Mrs. Tetteridge surveyed it approvingly.

“This will be Emy’s study,” she said in a tone of decision. She was speaking to herself. She had forgotten Anthony.

Anthony was leaning against one of the elephants.

“Poor devil!” he said.

Mrs. Tetteridge looked up. There was a curious little smile about her pretty mouth.

“You don’t like me,” she said to Anthony.

“I should,” answered Anthony, “quite well, if I didn’t like Emy.”

She came to the other end of the mantelpiece, resting her hand upon it.

“I’ve got you here alone,” she said with a laugh, “and I’m going to have it out with you.

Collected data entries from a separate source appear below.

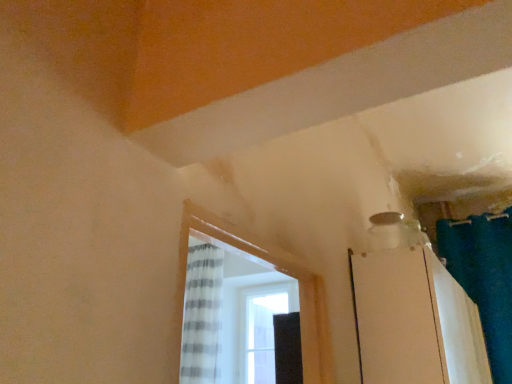 Question: From a real-world perspective, is teal fabric shower curtain at upper right above or below white glossy screen door at upper right?

Choices:
 (A) below
 (B) above

Answer: (B)

Question: Is teal fabric shower curtain at upper right wider or thinner than white glossy screen door at upper right?

Choices:
 (A) wide
 (B) thin

Answer: (B)

Question: In terms of height, does teal fabric shower curtain at upper right look taller or shorter compared to white glossy screen door at upper right?

Choices:
 (A) tall
 (B) short

Answer: (A)

Question: From the image's perspective, relative to teal fabric shower curtain at upper right, is white glossy screen door at upper right above or below?

Choices:
 (A) below
 (B) above

Answer: (A)

Question: In terms of height, does white glossy screen door at upper right look taller or shorter compared to teal fabric shower curtain at upper right?

Choices:
 (A) short
 (B) tall

Answer: (A)

Question: Relative to teal fabric shower curtain at upper right, is white glossy screen door at upper right in front or behind?

Choices:
 (A) behind
 (B) front

Answer: (B)

Question: Do you think white glossy screen door at upper right is within teal fabric shower curtain at upper right, or outside of it?

Choices:
 (A) outside
 (B) inside

Answer: (A)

I’m sorry you don’t like me, because I like you very much. But that isn’t the important thing. I don’t want you taking Emy’s side against me. You’ve got great influence over him, and I’m afraid of you.”

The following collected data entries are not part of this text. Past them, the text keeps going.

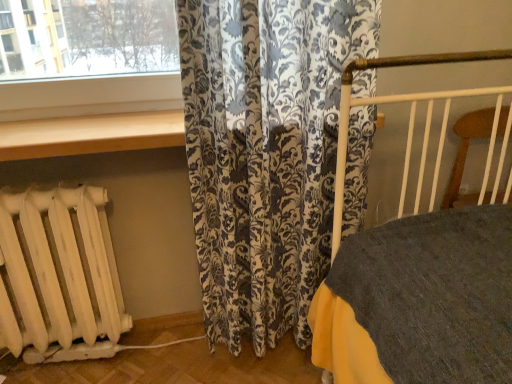 Question: Can you confirm if white matte radiator at lower left is shorter than wooden at upper center?

Choices:
 (A) no
 (B) yes

Answer: (A)

Question: Is white matte radiator at lower left not close to wooden at upper center?

Choices:
 (A) no
 (B) yes

Answer: (A)

Question: Considering the relative sizes of white matte radiator at lower left and wooden at upper center in the image provided, is white matte radiator at lower left smaller than wooden at upper center?

Choices:
 (A) no
 (B) yes

Answer: (A)

Question: From a real-world perspective, is white matte radiator at lower left located higher than wooden at upper center?

Choices:
 (A) yes
 (B) no

Answer: (B)

Question: Can you confirm if white matte radiator at lower left is taller than wooden at upper center?

Choices:
 (A) yes
 (B) no

Answer: (A)

Question: Considering the positions of point (94, 139) and point (47, 329), is point (94, 139) closer or farther from the camera than point (47, 329)?

Choices:
 (A) farther
 (B) closer

Answer: (B)

Question: In the image, is wooden at upper center positioned in front of or behind white matte radiator at lower left?

Choices:
 (A) behind
 (B) front

Answer: (B)

Question: From the image's perspective, relative to white matte radiator at lower left, is wooden at upper center above or below?

Choices:
 (A) above
 (B) below

Answer: (A)

Question: Visually, is wooden at upper center positioned to the left or to the right of white matte radiator at lower left?

Choices:
 (A) left
 (B) right

Answer: (B)

Question: From a real-world perspective, is wooden at upper center physically located above or below floral-patterned fabric at center?

Choices:
 (A) above
 (B) below

Answer: (A)

Question: Is point (181, 114) closer or farther from the camera than point (291, 56)?

Choices:
 (A) closer
 (B) farther

Answer: (B)

Question: From the image's perspective, is wooden at upper center located above or below floral-patterned fabric at center?

Choices:
 (A) below
 (B) above

Answer: (B)

Question: Based on their sizes in the image, would you say wooden at upper center is bigger or smaller than floral-patterned fabric at center?

Choices:
 (A) big
 (B) small

Answer: (B)

Question: Looking at their shapes, would you say floral-patterned fabric at center is wider or thinner than wooden at upper center?

Choices:
 (A) wide
 (B) thin

Answer: (B)

Question: From the image's perspective, is floral-patterned fabric at center above or below wooden at upper center?

Choices:
 (A) above
 (B) below

Answer: (B)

Anthony was about to answer. She made a gesture.

“Let me finish,” she said, “then we shall both know what we’re up against. You think I’m spoiling his life, robbing him of his dreams. What were they, put into plain language? To compose a little music; to write a little poetry. He’d never have earned enough to live on. Perhaps before he died he might have composed something out of which a music publisher might have pocketed thousands. He might have written poems that would have brought him fame when it was too late. He’d never have made any real solid success. At that kind of work I couldn’t help him; and, left to himself, he isn’t the sort that ever does get on. At this work of schoolmastering I can help him. He has the talent and I have the business capacity. I’ve no use for dreamers. My father was a dreamer. He discovered things in chemistry that, if he had followed them up, would have made his fortune. They bored him. He was out for discovering a means of changing the atmosphere. I don’t remember the details. You released a gas, or you eliminated a gas, or you introduced a gas.

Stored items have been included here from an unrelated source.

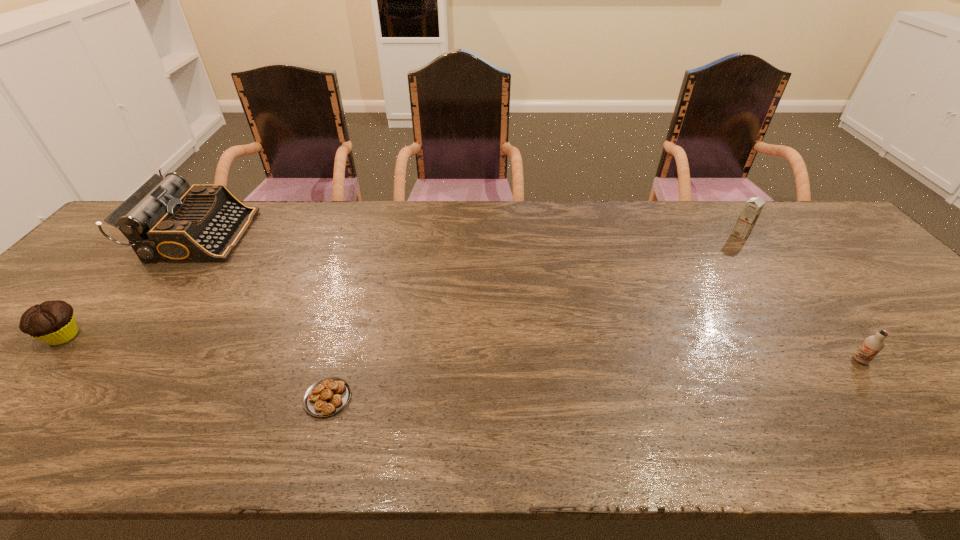 Locate an element on the screen. The image size is (960, 540). vacant space at the near edge of the desktop is located at coordinates (671, 428).

In the image, there is a desktop. Identify the location of vacant space at the left edge. The height and width of the screenshot is (540, 960). (95, 273).

Where is `vacant region at the right edge of the desktop`? Image resolution: width=960 pixels, height=540 pixels. vacant region at the right edge of the desktop is located at coordinates click(845, 247).

In the image, there is a desktop. In order to click on vacant space at the far left corner in this screenshot , I will do `click(125, 246)`.

I want to click on free space at the far right corner of the desktop, so point(801,216).

Identify the location of free space that is in between the nearer chocolate milk and the farther chocolate milk. (801, 297).

Image resolution: width=960 pixels, height=540 pixels. I want to click on vacant space that is in between the pastry and the typewriter, so click(264, 316).

Locate an element on the screen. This screenshot has height=540, width=960. unoccupied area between the right chocolate milk and the typewriter is located at coordinates (530, 298).

Locate an element on the screen. free space between the nearest object and the rightmost object is located at coordinates (594, 379).

At what (x,y) coordinates should I click in order to perform the action: click on free space between the third farthest object and the farther chocolate milk. Please return your answer as a coordinate pair (x, y). Image resolution: width=960 pixels, height=540 pixels. Looking at the image, I should click on (402, 285).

It was all about gases. That’s the only thing I do remember. People instead of breathing in depression and weariness breathed in light-heartedness and strength. It sounds like a fairy story, but if you’d listened to him you’d have been persuaded it was coming, that it was only a question of time, and that when the secret was discovered the whole human race would be feeling like a prisoner who had escaped from a dungeon. That was his dream. And to him it was possible. It was for the sake of that dream that he took the position of science master at St. Aldys at a hundred and sixty a year. It gave him leisure for research. And we children paid the price for it. Both my brothers were clever boys. Given the opportunity, they could have won their way in the world. One of them is a commercial traveller, and the other, as you know, a clerk in your office at eighty pounds a year. If he behaves himself and works hard he may, when he’s fifty, be your managing clerk at three hundred.”

She came closer to him and looked straight into his eyes.

“He’s there,” she said, “inside you — the dreamer. You know it and so do I,” she laughed. “I’ve looked at him too often. You’ve had sense enough to chain him up and throw away the key. Take care he doesn’t escape. If he does he’ll take possession of you, and all your strength and cleverness will be at his service. He’ll ride you without pity. He’ll ride you to death.”